●アメリカの医師はみな個人事業主
―― 先生、もう一つお聞きしたいのですが、アメリカの医師のシステムは、全員が個人事業主で、自分で看護師さんを入れてチームを組める、と。このあたりは、ものすごくコストを意識するようになりますよね。
堀江 コストを意識するということと、もう一つはチャージをすることです。全てがチャージですね。例えば、私がアメリカで医師のトレーニングしていた30年以上前の話ですが、腎臓移植の手術が終わって、麻酔が覚めたその患者が「自分を集中治療室に連れて行くな」と言うのですね。「俺は大丈夫だ(I’m just fine.)」と。それから、入院中は指導医(アテンディングドクター)というのですが、「お前は来なくてもいい」と。というのは、毎朝やってきて、回診して「Hi(ハイ)」というと100ドルチャージするわけですから。30年前で。
―― 30年前で100ドルですか。
堀江 1回「Hi」というと、100ドルです。僕はチャージしないのですが、「(堀江先生は)来なくてもいい。外来でお会いしましょう」と麻酔を覚めた瞬間に言うのです。このコスト感覚はすごい、と思った。

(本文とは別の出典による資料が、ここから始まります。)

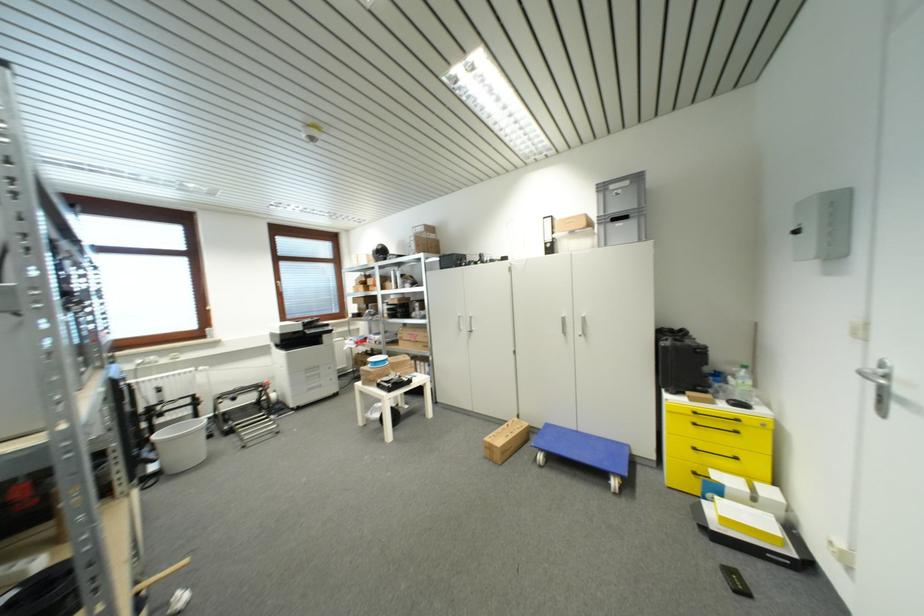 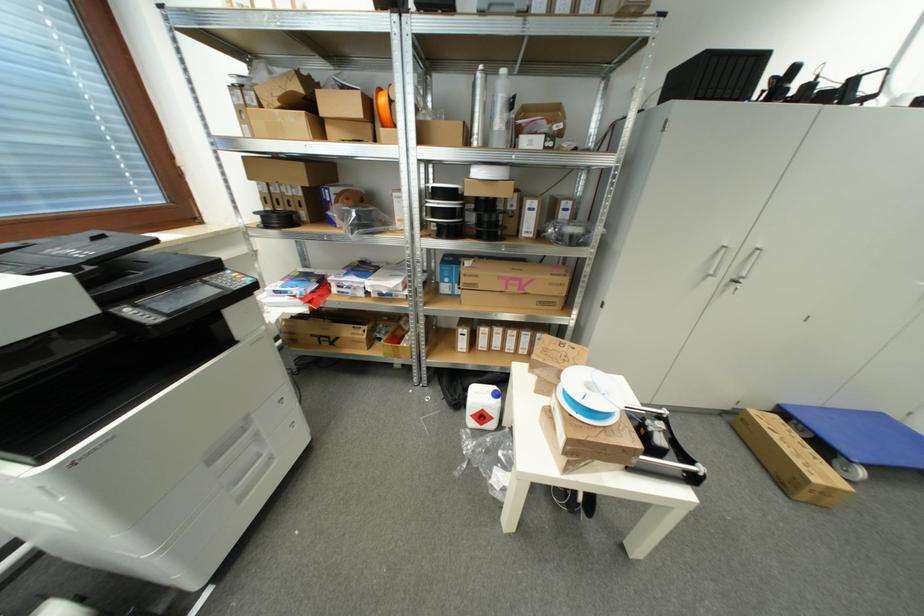 The point at (407, 315) is marked in the first image. Where is the corresponding point in the second image?

(493, 225) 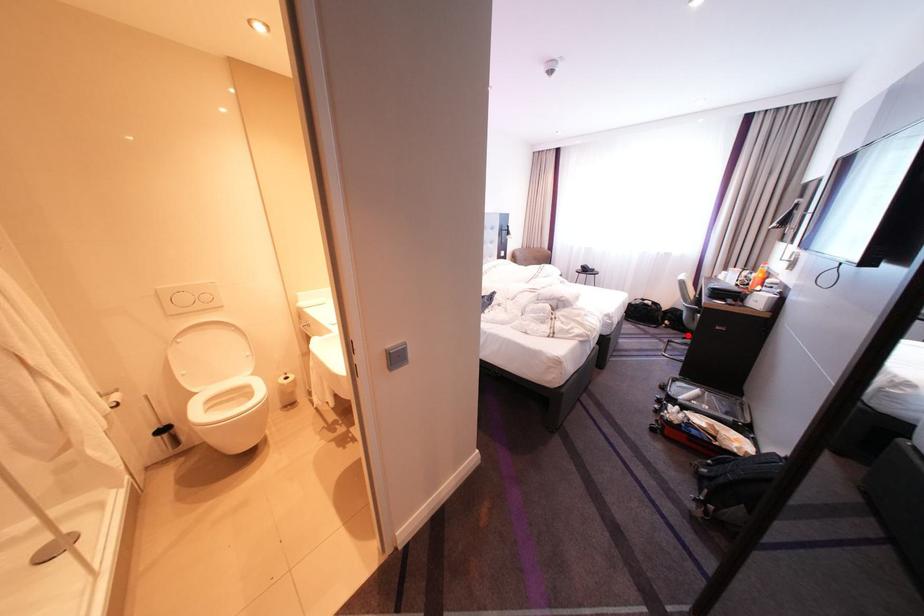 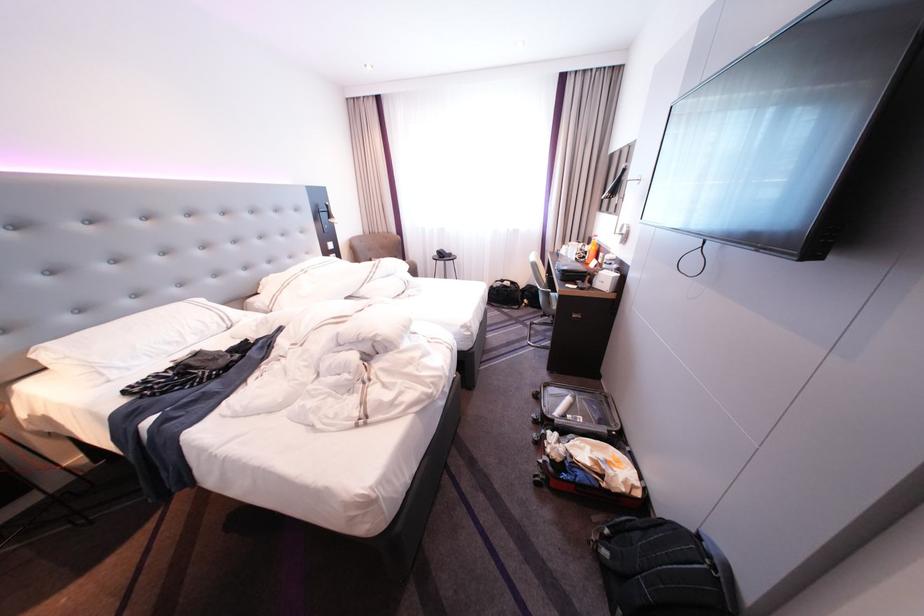 Where in the second image is the point corresponding to the highlighted location from the first image?

(546, 314) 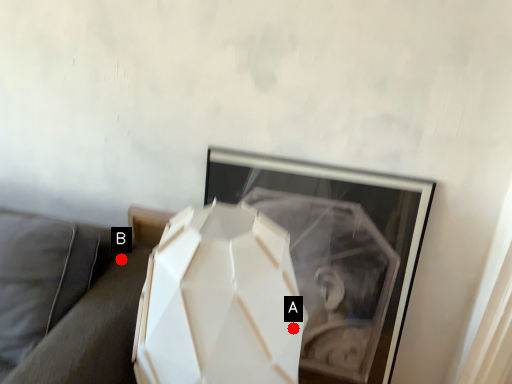 Question: Two points are circled on the image, labeled by A and B beside each circle. Which of the following is the farthest from the observer?

Choices:
 (A) A is further
 (B) B is further

Answer: (B) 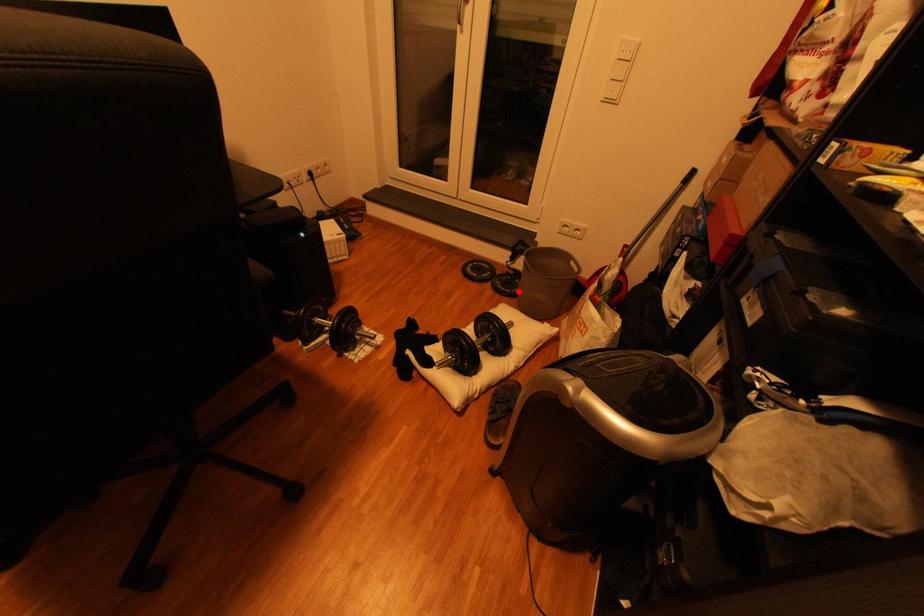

この間、「ニューヨークメモリアルスローンケタリング(がんセンター)」という、日本でいう順天堂病院と似ていますけど、ニューヨークで一番いいその病院に行ったところ、看護師さんだけで7種類いる。「私は退院調整だけやります」とか、「お薬をやります」とか、「点滴だけやります」など、それぞれの看護師さんが皆チャージするわけです。それが全て医療費の中に入ってきて、いい保険に入っている、つまり高い保険料を払っている場合には、皆そこにチャージしていく。保険料が竹の人は、マネージド・ケアで、「あなたの薬はこれです」「あなたの病院はここです」となっている。非常にそこの区別は大きいですね。
●常に結果が求められるアメリカの医師
堀江 また、アメリカの医師は一人一人が個人事業主なので、自分のチームを作っていて、例えば手術にしても慣れた看護師さんと行うので、まず速い。間違いも起こりにくい。非常に集約されたサービスで、しかもアウトカムをかなり精査されます。例えば、日本の場合は、ある程度の病院で数人の外科医にいると、もちろんトップの人が責任を持っていますが、少しずつトレーニングの一貫として「この部分は何々君やってください」と進めてしていきます。アメリカの場合は、「私はこの部分のこの手術をします。この部分が専門です」これを「Privilege」といいますけど、アウトカムが悪いと、次の病院との契約の話になったときに、「あなた、これのコストがかかっているから、なし(契約しない)」ということになる。これはプロ野球と同じ仕組みです。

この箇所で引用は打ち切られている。